Why cut maintenance for years, then manufacture a facilities crisis and demand more taxpayer and philanthropic dollars? How many accounting irregularities, priority reversals, ghost enrollments, and ideological side projects must pile up before institutions face shrinking budgets instead of automatic rescues?
If high taxes, state appropriations, and major gifts from donors like MacKenzie Scott have not produced proportional gains in student success or institutional health, why assume the next round will succeed where previous ones fell short?
Time to Fix the Broken Model
Florida demonstrates that a different approach works: smaller, disciplined budgets; full reserves; no income tax; property tax relief; and population growth driven by results rather than rhetoric. Education gains without matching levels of documented fraud and waste. The contrast reveals the ROI gap. Blue state ideology and spending often prioritize equity checkboxes and bureaucratic expansion while Florida emphasizes safety, core academics, and fiscal restraint that actually delivers measurable improvements.
Santa Barbara and California residents pay the price in higher costs, visible failures, and repeated cycles of shortfall claims followed by bigger asks. The broader model is broken. Real accountability would tie every dollar—whether from taxpayers or philanthropists—to clear, measurable improvements, with real consequences for failure. Institutions and states that neglect basics or tolerate large-scale fraud should receive less support, not more. Targeted, transparent fundraising and results-driven governance would reveal genuine priorities far better than blank-check bonds or unrestricted gifts that quietly backfill operations.
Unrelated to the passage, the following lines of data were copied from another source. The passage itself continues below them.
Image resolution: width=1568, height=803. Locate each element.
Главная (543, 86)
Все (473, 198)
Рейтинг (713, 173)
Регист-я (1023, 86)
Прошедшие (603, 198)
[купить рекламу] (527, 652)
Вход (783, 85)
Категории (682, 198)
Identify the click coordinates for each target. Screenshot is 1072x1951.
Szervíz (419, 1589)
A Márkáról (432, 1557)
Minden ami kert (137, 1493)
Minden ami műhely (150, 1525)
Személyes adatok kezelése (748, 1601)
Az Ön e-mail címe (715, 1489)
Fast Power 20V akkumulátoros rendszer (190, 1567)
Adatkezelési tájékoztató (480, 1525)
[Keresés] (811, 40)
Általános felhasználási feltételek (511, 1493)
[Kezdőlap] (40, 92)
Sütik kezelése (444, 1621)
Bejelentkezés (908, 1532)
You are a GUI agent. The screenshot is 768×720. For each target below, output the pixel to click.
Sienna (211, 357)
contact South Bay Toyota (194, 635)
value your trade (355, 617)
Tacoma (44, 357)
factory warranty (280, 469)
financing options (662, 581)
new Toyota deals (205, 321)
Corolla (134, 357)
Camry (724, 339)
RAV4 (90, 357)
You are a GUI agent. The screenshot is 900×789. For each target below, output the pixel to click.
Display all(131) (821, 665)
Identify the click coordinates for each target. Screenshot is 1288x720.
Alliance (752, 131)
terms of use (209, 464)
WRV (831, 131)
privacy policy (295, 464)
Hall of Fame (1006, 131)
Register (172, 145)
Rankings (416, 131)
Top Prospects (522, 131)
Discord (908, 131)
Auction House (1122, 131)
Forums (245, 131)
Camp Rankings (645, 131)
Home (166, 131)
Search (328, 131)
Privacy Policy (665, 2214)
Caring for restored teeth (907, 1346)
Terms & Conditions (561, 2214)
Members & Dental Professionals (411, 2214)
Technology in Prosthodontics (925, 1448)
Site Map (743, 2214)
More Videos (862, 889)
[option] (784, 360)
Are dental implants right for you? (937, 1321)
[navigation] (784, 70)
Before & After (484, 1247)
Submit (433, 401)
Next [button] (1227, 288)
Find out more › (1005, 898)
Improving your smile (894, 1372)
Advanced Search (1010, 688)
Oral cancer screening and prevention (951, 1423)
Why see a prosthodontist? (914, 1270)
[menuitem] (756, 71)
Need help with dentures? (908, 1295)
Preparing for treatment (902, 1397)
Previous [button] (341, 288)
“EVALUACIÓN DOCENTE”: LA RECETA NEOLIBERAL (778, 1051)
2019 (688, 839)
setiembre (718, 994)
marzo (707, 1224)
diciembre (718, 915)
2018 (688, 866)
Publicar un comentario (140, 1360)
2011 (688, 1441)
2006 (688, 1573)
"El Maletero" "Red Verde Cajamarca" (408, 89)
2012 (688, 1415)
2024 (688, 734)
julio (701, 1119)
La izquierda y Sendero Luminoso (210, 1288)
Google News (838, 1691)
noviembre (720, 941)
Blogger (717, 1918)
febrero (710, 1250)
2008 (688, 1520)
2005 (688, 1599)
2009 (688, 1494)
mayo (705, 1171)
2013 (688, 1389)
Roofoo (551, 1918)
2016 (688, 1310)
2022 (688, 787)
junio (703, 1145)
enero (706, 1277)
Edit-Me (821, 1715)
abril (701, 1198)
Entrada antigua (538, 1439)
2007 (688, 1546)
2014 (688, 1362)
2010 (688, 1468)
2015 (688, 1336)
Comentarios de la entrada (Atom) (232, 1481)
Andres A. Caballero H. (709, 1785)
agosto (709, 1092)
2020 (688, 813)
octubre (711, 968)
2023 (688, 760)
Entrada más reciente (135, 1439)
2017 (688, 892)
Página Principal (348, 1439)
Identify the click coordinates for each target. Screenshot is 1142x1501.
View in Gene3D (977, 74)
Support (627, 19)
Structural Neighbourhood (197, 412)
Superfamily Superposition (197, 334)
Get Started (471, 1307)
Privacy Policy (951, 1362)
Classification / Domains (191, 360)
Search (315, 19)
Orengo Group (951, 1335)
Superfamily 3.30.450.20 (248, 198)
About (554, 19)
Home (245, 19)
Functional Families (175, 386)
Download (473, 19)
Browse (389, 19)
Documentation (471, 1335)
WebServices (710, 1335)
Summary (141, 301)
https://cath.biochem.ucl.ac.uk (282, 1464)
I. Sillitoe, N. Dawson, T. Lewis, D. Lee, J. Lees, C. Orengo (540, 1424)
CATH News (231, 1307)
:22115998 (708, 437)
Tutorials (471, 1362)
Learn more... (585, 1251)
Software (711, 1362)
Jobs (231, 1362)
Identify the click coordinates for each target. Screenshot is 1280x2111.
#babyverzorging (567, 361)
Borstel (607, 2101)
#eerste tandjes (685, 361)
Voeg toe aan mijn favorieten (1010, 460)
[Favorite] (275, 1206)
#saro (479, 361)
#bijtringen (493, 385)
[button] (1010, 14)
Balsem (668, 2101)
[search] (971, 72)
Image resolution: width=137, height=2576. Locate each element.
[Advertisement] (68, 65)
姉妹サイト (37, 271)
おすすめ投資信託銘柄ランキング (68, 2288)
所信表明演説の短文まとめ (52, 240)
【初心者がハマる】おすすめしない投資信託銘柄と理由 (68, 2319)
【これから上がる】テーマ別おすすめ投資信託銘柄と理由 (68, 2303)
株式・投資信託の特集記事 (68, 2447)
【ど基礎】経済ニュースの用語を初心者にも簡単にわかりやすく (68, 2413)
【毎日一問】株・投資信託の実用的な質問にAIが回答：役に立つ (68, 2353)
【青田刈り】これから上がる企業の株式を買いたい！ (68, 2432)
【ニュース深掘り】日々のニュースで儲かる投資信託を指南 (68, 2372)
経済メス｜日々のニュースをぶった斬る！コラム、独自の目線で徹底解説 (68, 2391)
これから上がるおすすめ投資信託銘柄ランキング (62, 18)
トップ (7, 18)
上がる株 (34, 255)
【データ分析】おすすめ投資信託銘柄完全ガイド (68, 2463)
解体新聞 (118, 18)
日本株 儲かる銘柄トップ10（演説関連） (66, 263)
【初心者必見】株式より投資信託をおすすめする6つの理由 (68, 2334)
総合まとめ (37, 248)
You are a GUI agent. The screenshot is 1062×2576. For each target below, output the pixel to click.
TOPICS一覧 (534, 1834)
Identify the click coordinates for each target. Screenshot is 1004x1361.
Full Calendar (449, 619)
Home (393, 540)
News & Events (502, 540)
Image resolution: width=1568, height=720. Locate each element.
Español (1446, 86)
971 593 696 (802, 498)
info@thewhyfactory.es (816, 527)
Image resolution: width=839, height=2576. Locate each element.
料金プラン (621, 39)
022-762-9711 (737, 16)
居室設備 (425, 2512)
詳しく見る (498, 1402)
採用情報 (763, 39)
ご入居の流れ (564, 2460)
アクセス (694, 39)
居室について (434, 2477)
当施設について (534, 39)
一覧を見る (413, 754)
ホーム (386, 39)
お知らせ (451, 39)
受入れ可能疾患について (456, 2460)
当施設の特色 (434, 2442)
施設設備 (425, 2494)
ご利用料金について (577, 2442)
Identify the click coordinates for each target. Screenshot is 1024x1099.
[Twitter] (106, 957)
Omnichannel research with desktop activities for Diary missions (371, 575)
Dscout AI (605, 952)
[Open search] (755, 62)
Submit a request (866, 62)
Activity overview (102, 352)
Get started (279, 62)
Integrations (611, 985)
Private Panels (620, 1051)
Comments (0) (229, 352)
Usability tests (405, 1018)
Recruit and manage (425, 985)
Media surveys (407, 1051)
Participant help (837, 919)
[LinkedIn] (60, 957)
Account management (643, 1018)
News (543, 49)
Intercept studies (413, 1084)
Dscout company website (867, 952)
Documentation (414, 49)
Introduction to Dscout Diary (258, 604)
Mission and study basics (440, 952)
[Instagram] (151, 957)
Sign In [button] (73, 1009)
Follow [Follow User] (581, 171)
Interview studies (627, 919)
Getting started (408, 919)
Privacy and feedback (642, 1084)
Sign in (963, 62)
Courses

How much longer will taxpayers and donors fund systems that excel at consumption but struggle at delivery? Florida offers concrete proof that restraint and focus produce better outcomes. The evidence sits in the budgets, the fraud losses, the enrollment trends, and the results on the ground. Leadership willing to break the blue-state pattern, rather than repeat it, would serve students and citizens far better.